New process technology and microarchitectural enhancements will, as always, play an important role. But increasingly, the industry is looking toward a concept known as heterogeneous computing to save the day.
It turns out that personal computers and mobile gadgets already have lots of specialized cores for dedicated tasks. That's because while CPUs are great at general-purpose, single-threaded jobs, other types of cores can handle different tasks more efficiently. The most obvious is the graphics processor (GPU), which was designed to play games at high resolutions and quality settings, but is also very good at parallel number crunching. Other hardware engines handle tasks such as cryptography, video encoding and decoding, image processing, and audio. The idea behind heterogeneous computing is to harness the power in these cores to do other things.
Nearly everyone agrees that this is a great idea. It was one of the big themes at a recent a chip conference, the Linley Group's Mobile Processor Conference, which I attended. But it quickly became apparent that there's still a lot of work to be done. The hardware isn't designed to do this efficiently, it is difficult to write heterogeneous applications, and there are numerous overlapping efforts to make programming easier. The Khronos Group, an industry consortium, promotes the OpenCL standard; Nvidia has its CUDA APIs; Microsoft has DirectCompute extensions to DirectX for GP-GPU computing on Windows; and Google has the Renderscript API for heterogeneous computing on Android.
AMD is pushing a different approach, known as Heterogeneous Systems Architecture (HSA), which involves changes to the hardware platform, as well as a software runtime (known as HSAIL) and a set of interfaces for HSA-accelerated applications. This week the company shed a little light on exactly how HSA will work.

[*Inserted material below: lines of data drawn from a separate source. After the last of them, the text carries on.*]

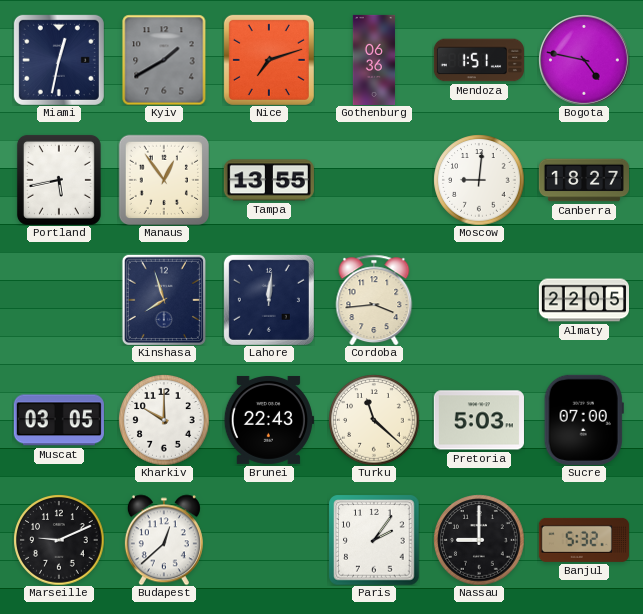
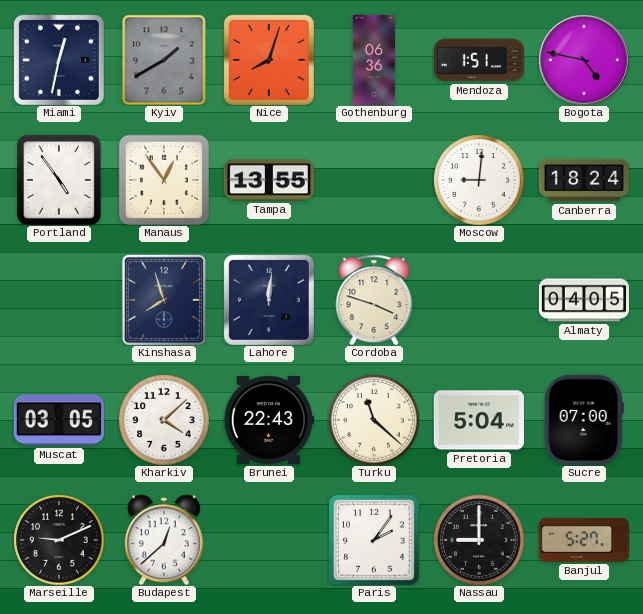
Nice: 7:12 -> 8:03
Portland: 5:43 -> 4:54
Canberra: 18:27 -> 18:24
Cordoba: 3:44 -> 3:48
Almaty: 22:05 -> 04:05
Kharkiv: 10:00 -> 4:08
Pretoria: 5:03 -> 5:04
Banjul: 5:32 -> 5:27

One of the biggest challenges in heterogeneous computing has to do with memory. In the traditional system architecture, the CPU and GPU are separate, and each has its own pool of memory. To do computation on the GPU, the data has to be copied from the system memory to the GPU's memory, and when the work is completed, copied back to system memory. All of this shuffling data around negates the advantages of doing computation on the GPU.
AMD's first mainstream APU (Accelerated Processing Unit), known as Llano, combined the CPU and a capable GPU — each with a separate slice of system memory — on the same chip. With the current Trinity APU, AMD introduced its first HSA features (a memory management unit that allowed the GPU to see all of the physical system memory, shared power management, and support for OpenCL C++ and Microsoft C++ AMP). But the basic software model has remained the same; the CPU and GPU can't work together on the same data.

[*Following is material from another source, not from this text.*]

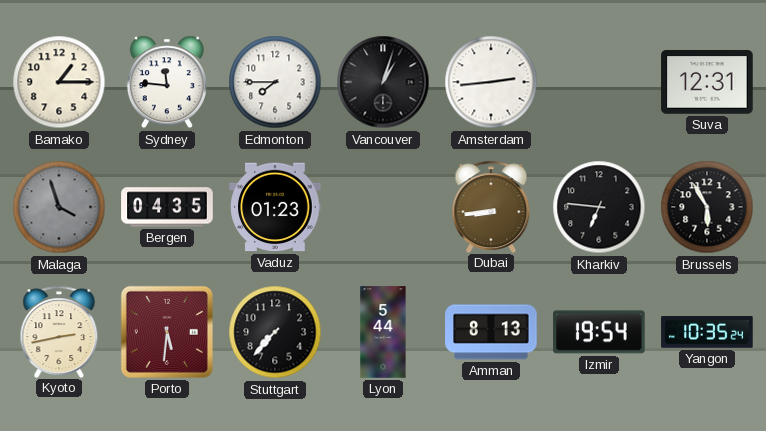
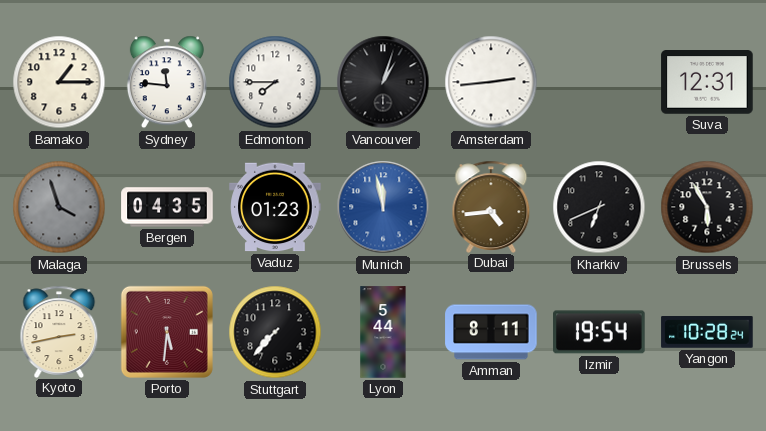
Munich: none -> 11:58
Dubai: 8:44 -> 4:44
Kharkiv: 6:46 -> 6:41
Amman: 8:13 -> 8:11
Yangon: 10:35 -> 10:28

The next step for HSA, heterogeneous Uniform Memory Access (hUMA), promises to solve this problem with three features: the CPU and GPU use the same pointers (addresses) to access the entire memory space to read and write data; they are cache coherent, so they can work on data at the same time without issues; and, like the CPU, the GPU supports paged virtual memory, which makes it possible to work with larger datasets. The net result is that the CPU and GPU can work together much more efficiently, and it should be easier to write applications that take advantage of both. AMD said developers will be able to write HSA-accelerated applications using standard programming languages such as Python, C++, and Java.

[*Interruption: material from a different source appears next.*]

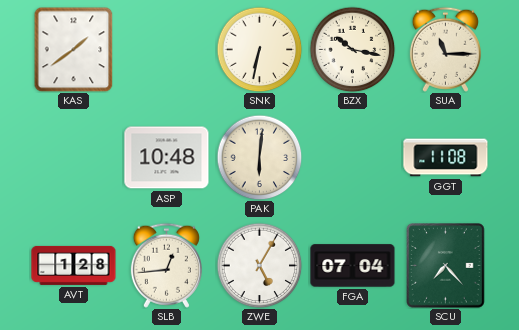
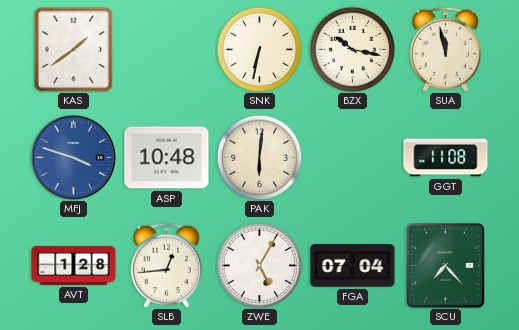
SUA: 11:15 -> 11:58
MFJ: none -> 3:48
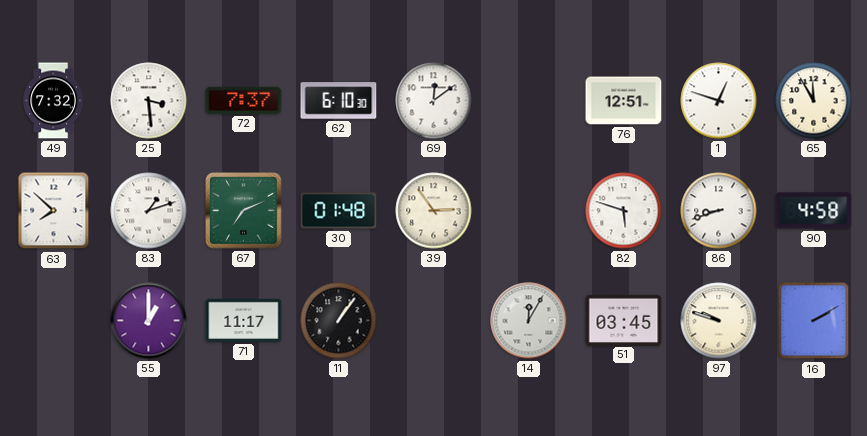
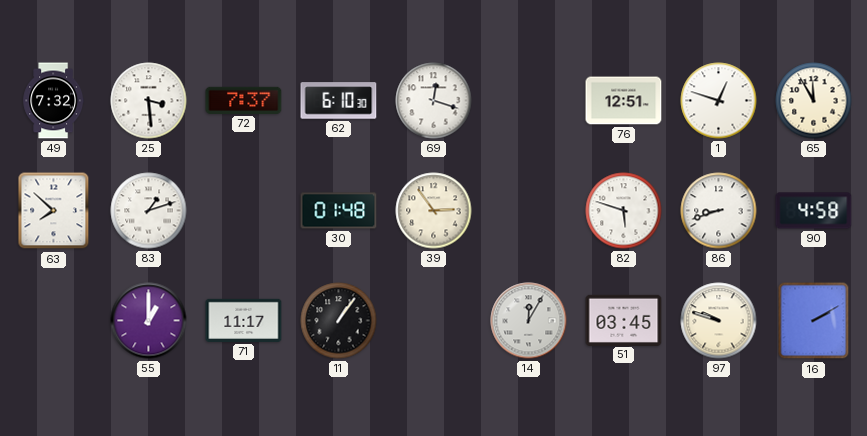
69: 12:09 -> 12:18
67: 7:11 -> none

AMD's next mainstream APU, known as Kaveri and slated to ship by the end of this year, will be its first processor to support hUMA. The PlayStation 4 will also use an AMD APU, and based on some of the comments from the console's lead architect, it is possible it will use these HSA features. The next version of the Xbox, which will be announced on May 21, is also rumored to use an AMD processor. Since hUMA is a part of the HSA Foundation's public specifications, other members could also use it in future processor designs.
The HSA Foundation has attracted some big names, including ARM, Qualcomm, Samsung, Texas Instruments, MediaTek, and Imagination. But there are also some notable omissions, namely Intel and Nvidia. The question is whether AMD has the clout to get the industry to adopt this architecture and to get developers to build HSA-accelerated applications. Hopefully, the industry will eventually move toward hardware and software standards for heterogeneous computing so that applications will work across different platforms, automatically taking advantage of the best core for the chore.